__Given data__
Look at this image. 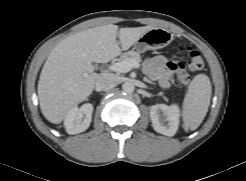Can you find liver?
Returning a JSON list of instances; mask_svg holds the SVG:
<instances>
[{
    "label": "liver",
    "mask_w": 246,
    "mask_h": 181,
    "mask_svg": "<svg viewBox=\"0 0 246 181\" xmlns=\"http://www.w3.org/2000/svg\"><path fill=\"white\" fill-rule=\"evenodd\" d=\"M150 29L151 26L119 29L117 25L108 24L73 34L59 42L50 52L38 81L44 117L59 124L71 108L93 92L98 74L93 72L92 62H109Z\"/></svg>",
    "instance_id": "liver-1"
}]
</instances>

__Task item__
Could you copy each line of the material that holds "instances"?

__Response__
Returning a JSON list of instances; mask_svg holds the SVG:
<instances>
</instances>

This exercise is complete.